## TASK REQUIREMENTS
Take the line that contains "PERSOONLIJK ADVIES" and each one after it through the last line below, and retype them exactly. Leave out the pictures.

(Dataset excerpts)
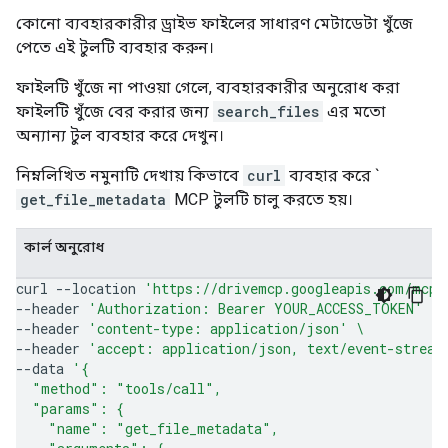
কোনো ব্যবহারকারীর ড্রাইভ ফাইলের সাধারণ মেটাডেটা খুঁজে
পেতে এই টুলটি ব্যবহার করুন।
ফাইলটি খুঁজে না পাওয়া গেলে, ব্যবহারকারীর অনুরোধ করা
ফাইলটি খুঁজে বের করার জন্য
search_files
এর মতো
অন্যান্য টুল ব্যবহার করে দেখুন।
নিম্নলিখিত নমুনাটি দেখায় কিভাবে
curl
ব্যবহার করে `
get_file_metadata
MCP টুলটি চালু করতে হয়।
কার্ল অনুরোধ
curl
--location
'https://drivemcp.googleapis.com/mcp/
--header
'Authorization: Bearer YOUR_ACCESS_TOKEN'
\
--header
'content-type: application/json'
\
--header
'accept: application/json, text/event-stream
--data
'{
  "method": "tools/call",
  "params": {
    "name": "get_file_metadata",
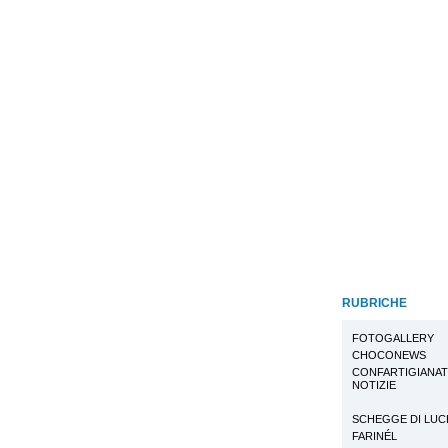
RUBRICHE
FOTOGALLERY
CHOCONEWS
CONFARTIGIANA
NOTIZIE
SCHEGGE DI LUC
FARINÉL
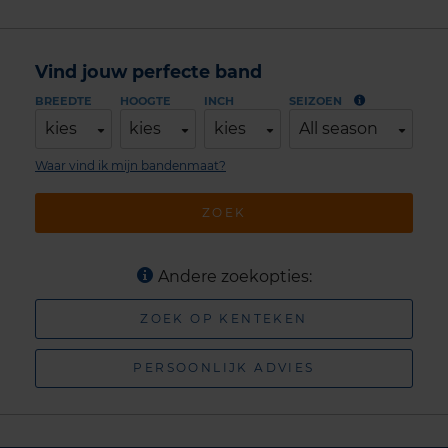
Vind jouw perfecte band
BREEDTE
HOOGTE
INCH
SEIZOEN
kies
kies
kies
All season
Waar vind ik mijn bandenmaat?
ZOEK
Andere zoekopties:
ZOEK OP KENTEKEN
PERSOONLIJK ADVIES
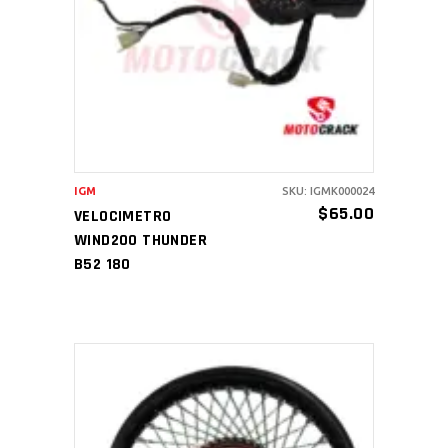
AÑADIR AL CARRITO
IGM
SKU: IGMK000024
$
65.00
VELOCIMETRO
WIND200 THUNDER
B52 180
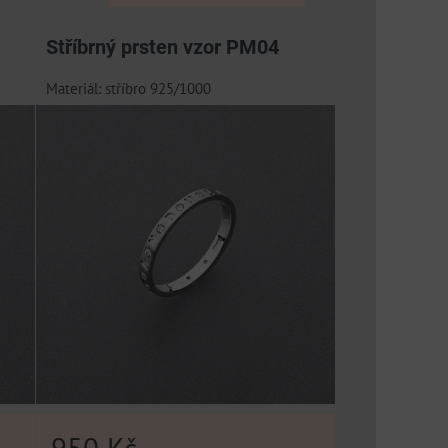
Stříbrný prsten vzor PM04
Materiál: stříbro 925/1000
950 Kč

## TASK RESPONSE
PERSOONLIJK ADVIES
AÑADIR AL CARRITO
IGM
SKU: IGMK000024
$
65.00
VELOCIMETRO
WIND200 THUNDER
B52 180
Stříbrný prsten vzor PM04
Materiál: stříbro 925/1000
950 Kč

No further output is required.